Begin with questions, then collect signals

Before installing dashboards, write the questions an on-call engineer must answer: Is the service available? Are requests slower than normal? Is a container restarting? Did an external dependency fail? Useful observability reduces the time from alert to explanation.

Three signal types cover most investigations. Metrics identify changes and trends. Logs provide event detail. Traces connect latency and errors across service boundaries. For a small platform, strong metrics and structured logs are a sensible first milestone.

Measure service health and resource pressure

Prometheus-style metrics and Grafana dashboards work well for container services because they separate application outcomes from infrastructure pressure. Application dashboards should show request volume, success rate, error rate and latency percentiles. Infrastructure dashboards should expose CPU, memory, disk, network and restart activity.

# Useful dashboard groups
service: request_rate, error_rate, p95_latency
runtime: container_cpu, memory_working_set, restarts
dependency: database_connections, queue_depth, api_timeouts
A CPU alert alone says a machine is busy. A rising p95 latency paired with CPU and error data says users may be impacted.

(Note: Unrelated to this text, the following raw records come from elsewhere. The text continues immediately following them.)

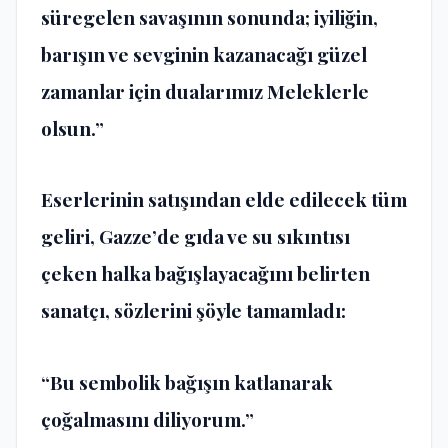
süregelen savaşının sonunda; iyiliğin,
barışın ve sevginin kazanacağı güzel
zamanlar için dualarımız Meleklerle
olsun.”
Eserlerinin satışından elde edilecek tüm
geliri, Gazze’de gıda ve su sıkıntısı
çeken halka bağışlayacağını belirten
sanatçı, sözlerini şöyle tamamladı:
“Bu sembolik bağışın katlanarak
çoğalmasını diliyorum.”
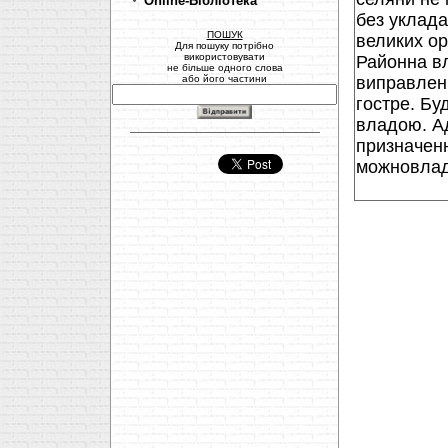
Online-Бібліотека
без уклада
ПОШУК
великих оре
Для пошуку потрібно
використовувати
Районна вл
не більше одного слова
або його частини
виправленн
гостре. Бу
владою. Ад
призначенн
можновладц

Make logs searchable, not decorative

Use structured JSON logs with consistent keys such as service, environment, request_id, level, duration_ms and event. Loki or a similar log store can then filter the event stream quickly without each service inventing its own format.

  • Never log credentials, access tokens or personal data without a strict requirement and protection plan.
  • Log expected validation problems at an appropriate level rather than treating them as incidents.
  • Propagate a correlation ID across HTTP calls and asynchronous tasks.

Alert on outcomes with runbooks

An alert should represent action: sustained elevated errors, user-facing latency, failed scheduled processing or resource exhaustion likely to cause impact. Alerts that trigger on harmless short spikes train engineers to ignore the system.

Incident-ready observability
  • Dashboards describe both application and container health.
  • Alerts include a dashboard link and first diagnostic steps.
  • Logs can be searched by request or deployment version.
  • After incidents, new signals are added only when they improve diagnosis.

The goal is not the largest monitoring stack. It is a platform that tells the truth quickly enough for an engineer to act confidently.